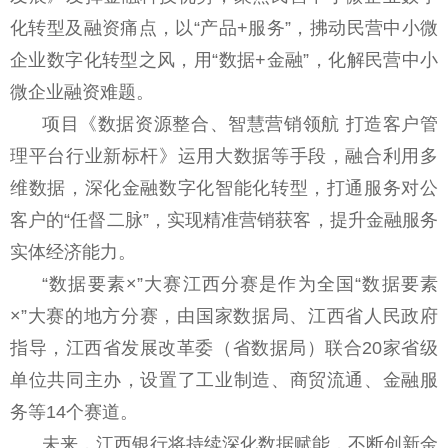
化转型及融资痛点，以“产品+服务”，拂动民营中小微
企业数字化转型之风，用“数据+金融”，化解民营中小
微企业融资难题。
项目《数据资源整合、智慧营销领航 打造客户管
理平台行业新标杆》运用大数据等手段，融合利用多
维数据，深化金融数字化智能化转型，打通服务对公
客户的“任督二脉”，实现精准营销获客，提升金融服务
实体经济能力。
“数据要素×”大赛江西分赛是作为全国“数据要素
×”大赛的地方分赛，由国家数据局、江西省人民政府
指导，江西省发展改革委（省数据局）联合20家省级
单位共同主办，设置了工业制造、商贸流通、金融服
务等14个赛道。
未来，江西银行将持续深化数据赋能，不断创新金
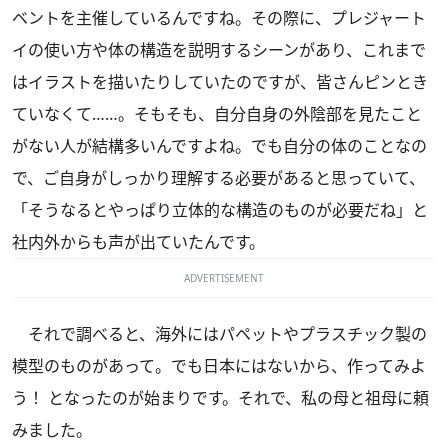
ベントを主催しているんですね。その際に、プレジャート
イの使い方や体の構造を説明するシーンがあり、これまで
はイラストを描いたりしていたのですが、皆さんピンとき
ていなくて……。そもそも、自分自身の外陰部を見たこと
がない人が結構多いんですよね。でも自分の体のことなの
で、ご自身がしっかり理解する必要があると思っていて、
「そうなるとやっぱり立体的な構造のものが必要だね」と
社内外からも声が出ていたんです。
ADVERTISEMENT
それで調べると、海外にはパペットやプラスチック製の
模型のものがあって。でも日本にはないから、作ってみよ
う！ となったのが始まりです。それで、私の母と祖母に頼
みました。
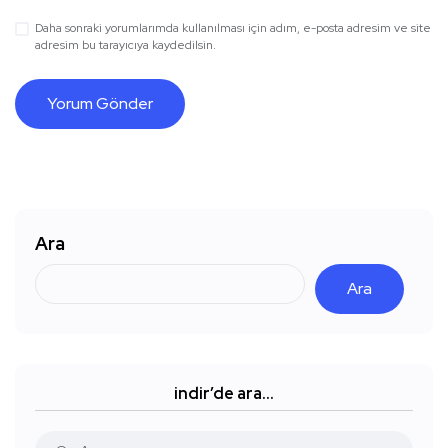
Daha sonraki yorumlarımda kullanılması için adım, e-posta adresim ve site
adresim bu tarayıcıya kaydedilsin.
Ara
Ara
indir’de ara…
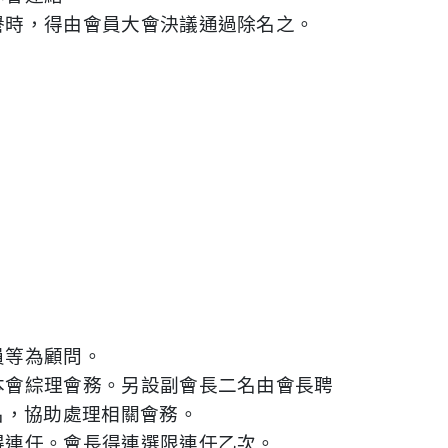
譽時，得由會員大會決議通過除名之。
。
員等為顧問。
本會綜理會務。另設副會長二名由會長聘
名，協助處理相關會務。
得連任。會長得連選限連任乙次。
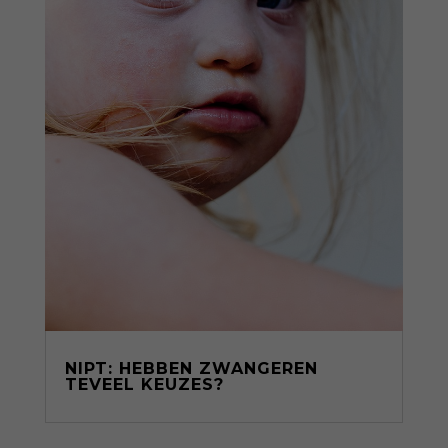
NIPT: HEBBEN ZWANGEREN
TEVEEL KEUZES?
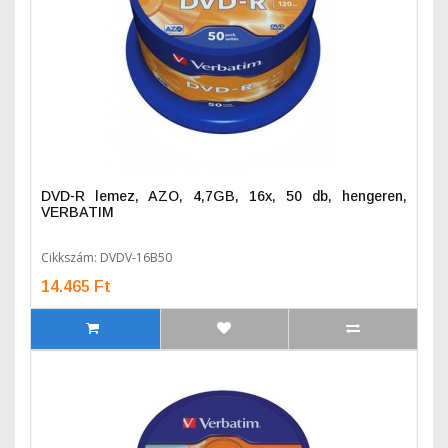
DVD-R lemez, AZO, 4,7GB, 16x, 50 db, hengeren,
VERBATIM
Cikkszám: DVDV-16B50
14.465 Ft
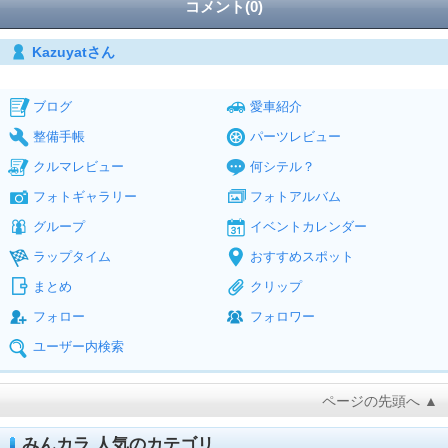
コメント(0)
Kazuyatさん
ブログ
愛車紹介
整備手帳
パーツレビュー
クルマレビュー
何シテル？
フォトギャラリー
フォトアルバム
グループ
イベントカレンダー
ラップタイム
おすすめスポット
まとめ
クリップ
フォロー
フォロワー
ユーザー内検索
ページの先頭へ ▲
みんカラ 人気のカテゴリ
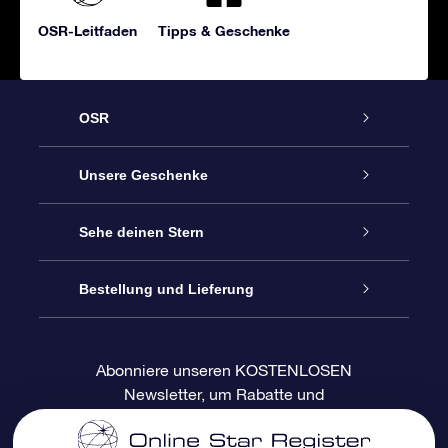
OSR-Leitfaden
Tipps & Geschenke
OSR
Service
Unsere Geschenke
Kontakt
Sterne schenken
Sehe deinen Stern
Blog
OSR-Geschenkpaket
Sternregister
Bestellung und Lieferung
Häufig Gestellte Fragen
Super Star Gift
OSR Star Finder App
Kundenlogin
Abonniere unseren KOSTENLOSEN
Newsletter, um Rabatte und
Bewertungen
OSR-Geschenkgutschein
Personalisierte Sternseite
Zahlungsinformationen
Produktneuigkeiten zu erhalten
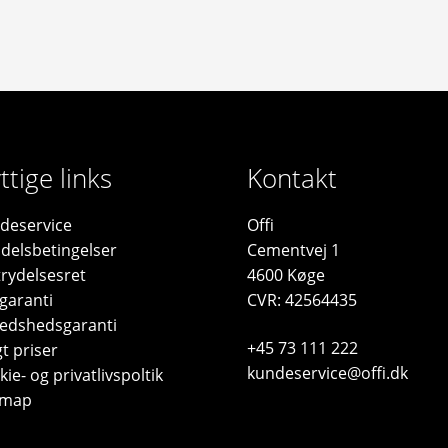
ttige links
Kontakt
deservice
Offi
delsbetingelser
Cementvej 1
trydelsesret
4600 Køge
garanti
CVR: 42564435
fredshedsgaranti
+45 73 111 222
t priser
kundeservice@offi.dk
ie- og privatlivspoltik
emap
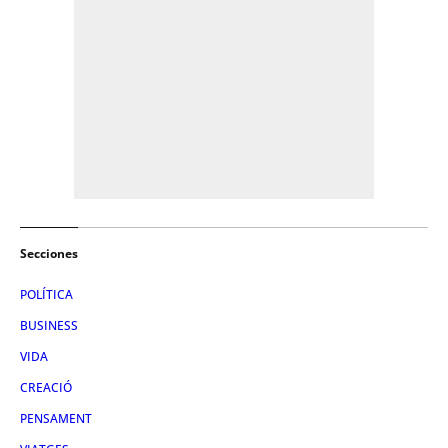
Secciones
POLÍTICA
BUSINESS
VIDA
CREACIÓ
PENSAMENT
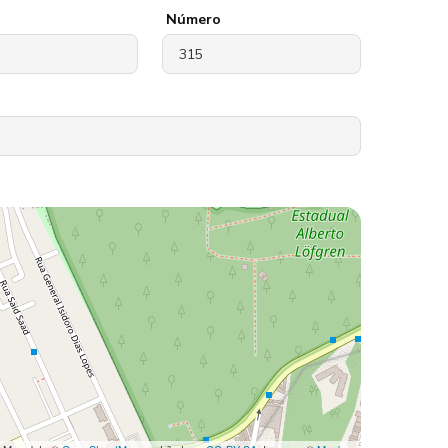
Número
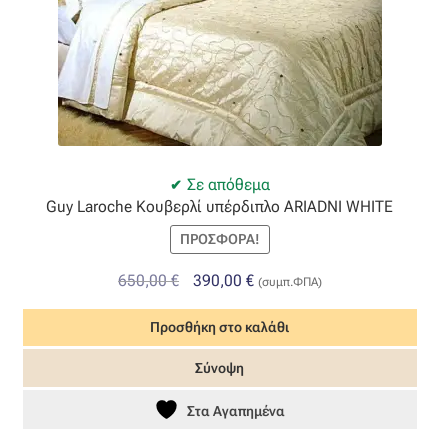
Σε απόθεμα
Guy Laroche Κουβερλί υπέρδιπλο ARIADNI WHITE
ΠΡΟΣΦΟΡΆ!
Original
Η
650,00
€
390,00
€
(συμπ.ΦΠΑ)
price
τρέχουσα
Προσθήκη στο καλάθι
was:
τιμή
650,00 €.
είναι:
Σύνοψη
390,00 €.
Στα Αγαπημένα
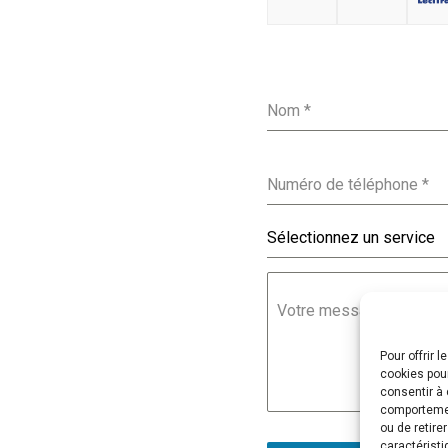
Nom
*
Numéro de téléphone
*
Sélectionnez un service
Votre message
Pour offrir 
cookies pour
consentir à 
comportement
ou de retire
caractéristi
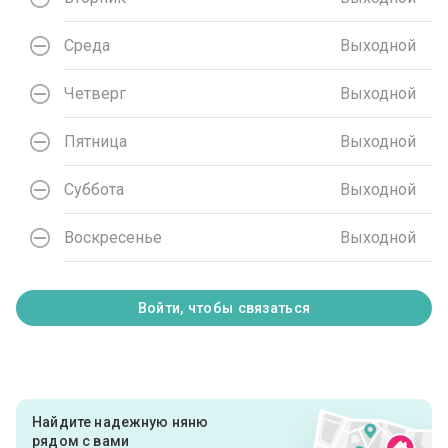
Среда
Выходной
Четверг
Выходной
Пятница
Выходной
Суббота
Выходной
Воскресенье
Выходной
Войти, чтобы связаться
Найдите надежную няню
рядом с вами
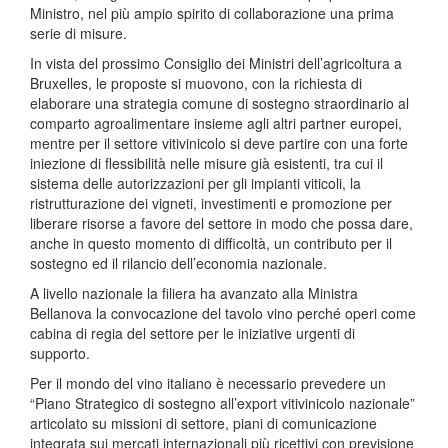
Ministro, nel più ampio spirito di collaborazione una prima
serie di misure.
In vista del prossimo Consiglio dei Ministri dell’agricoltura a
Bruxelles, le proposte si muovono, con la richiesta di
elaborare una strategia comune di sostegno straordinario al
comparto agroalimentare insieme agli altri partner europei,
mentre per il settore vitivinicolo si deve partire con una forte
iniezione di flessibilità nelle misure già esistenti, tra cui il
sistema delle autorizzazioni per gli impianti viticoli, la
ristrutturazione dei vigneti, investimenti e promozione per
liberare risorse a favore del settore in modo che possa dare,
anche in questo momento di difficoltà, un contributo per il
sostegno ed il rilancio dell’economia nazionale.
A livello nazionale la filiera ha avanzato alla Ministra
Bellanova la convocazione del tavolo vino perché operi come
cabina di regia del settore per le iniziative urgenti di
supporto.
Per il mondo del vino italiano è necessario prevedere un
“Piano Strategico di sostegno all’export vitivinicolo nazionale”
articolato su missioni di settore, piani di comunicazione
integrata sui mercati internazionali più ricettivi con previsione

▶ [ACTION ITEM]
If the data includes images, skip them and copy every line exactly.

▶ [RESPONSE TO THE TASK]
化转型及融资痛点，以“产品+服务”，拂动民营中小微
企业数字化转型之风，用“数据+金融”，化解民营中小
微企业融资难题。
项目《数据资源整合、智慧营销领航 打造客户管
理平台行业新标杆》运用大数据等手段，融合利用多
维数据，深化金融数字化智能化转型，打通服务对公
客户的“任督二脉”，实现精准营销获客，提升金融服务
实体经济能力。
“数据要素×”大赛江西分赛是作为全国“数据要素
×”大赛的地方分赛，由国家数据局、江西省人民政府
指导，江西省发展改革委（省数据局）联合20家省级
单位共同主办，设置了工业制造、商贸流通、金融服
务等14个赛道。
未来，江西银行将持续深化数据赋能，不断创新金
ベントを主催しているんですね。その際に、プレジャート
イの使い方や体の構造を説明するシーンがあり、これまで
はイラストを描いたりしていたのですが、皆さんピンとき
ていなくて……。そもそも、自分自身の外陰部を見たこと
がない人が結構多いんですよね。でも自分の体のことなの
で、ご自身がしっかり理解する必要があると思っていて、
「そうなるとやっぱり立体的な構造のものが必要だね」と
社内外からも声が出ていたんです。
ADVERTISEMENT
それで調べると、海外にはパペットやプラスチック製の
模型のものがあって。でも日本にはないから、作ってみよ
う！ となったのが始まりです。それで、私の母と祖母に頼
みました。
Daha sonraki yorumlarımda kullanılması için adım, e-posta adresim ve site
adresim bu tarayıcıya kaydedilsin.
Ara
Ara
indir’de ara…
譽時，得由會員大會決議通過除名之。
。
員等為顧問。
本會綜理會務。另設副會長二名由會長聘
名，協助處理相關會務。
得連任。會長得連選限連任乙次。
NIPT: HEBBEN ZWANGEREN
TEVEEL KEUZES?
DVD-R lemez, AZO, 4,7GB, 16x, 50 db, hengeren,
VERBATIM
Cikkszám: DVDV-16B50
14.465 Ft
コメント(0)
Kazuyatさん
ブログ
愛車紹介
整備手帳
パーツレビュー
クルマレビュー
何シテル？
フォトギャラリー
フォトアルバム
グループ
イベントカレンダー
ラップタイム
おすすめスポット
まとめ
クリップ
フォロー
フォロワー
ユーザー内検索
ページの先頭へ ▲
みんカラ 人気のカテゴリ
OSR-Leitfaden
Tipps & Geschenke
OSR
Service
Unsere Geschenke
Kontakt
Sterne schenken
Sehe deinen Stern
Blog
OSR-Geschenkpaket
Sternregister
Bestellung und Lieferung
Häufig Gestellte Fragen
Super Star Gift
OSR Star Finder App
Kundenlogin
Abonniere unseren KOSTENLOSEN
Newsletter, um Rabatte und
Bewertungen
OSR-Geschenkgutschein
Personalisierte Sternseite
Zahlungsinformationen
Produktneuigkeiten zu erhalten
ttige links
Kontakt
deservice
Offi
delsbetingelser
Cementvej 1
trydelsesret
4600 Køge
garanti
CVR: 42564435
fredshedsgaranti
+45 73 111 222
t priser
kundeservice@offi.dk
ie- og privatlivspoltik
emap
Secciones
POLÍTICA
BUSINESS
VIDA
CREACIÓ
PENSAMENT
Número
Σε απόθεμα
Guy Laroche Κουβερλί υπέρδιπλο ARIADNI WHITE
ΠΡΟΣΦΟΡΆ!
Original
Η
650,00
€
390,00
€
(συμπ.ΦΠΑ)
price
τρέχουσα
Προσθήκη στο καλάθι
was:
τιμή
650,00 €.
είναι:
Σύνοψη
390,00 €.
Στα Αγαπημένα
Nom
*
Numéro de téléphone
*
Sélectionnez un service
Votre message
Pour offrir 
cookies pour
consentir à 
comportement
ou de retire
caractéristi
Среда
Выходной
Четверг
Выходной
Пятница
Выходной
Суббота
Выходной
Воскресенье
Выходной
Войти, чтобы связаться
Найдите надежную няню
рядом с вами
Ministro, nel più ampio spirito di collaborazione una prima
serie di misure.
In vista del prossimo Consiglio dei Ministri dell’agricoltura a
Bruxelles, le proposte si muovono, con la richiesta di
elaborare una strategia comune di sostegno straordinario al
comparto agroalimentare insieme agli altri partner europei,
mentre per il settore vitivinicolo si deve partire con una forte
iniezione di flessibilità nelle misure già esistenti, tra cui il
sistema delle autorizzazioni per gli impianti viticoli, la
ristrutturazione dei vigneti, investimenti e promozione per
liberare risorse a favore del settore in modo che possa dare,
anche in questo momento di difficoltà, un contributo per il
sostegno ed il rilancio dell’economia nazionale.
A livello nazionale la filiera ha avanzato alla Ministra
Bellanova la convocazione del tavolo vino perché operi come
cabina di regia del settore per le iniziative urgenti di
supporto.
Per il mondo del vino italiano è necessario prevedere un
“Piano Strategico di sostegno all’export vitivinicolo nazionale”
articolato su missioni di settore, piani di comunicazione
integrata sui mercati internazionali più ricettivi con previsione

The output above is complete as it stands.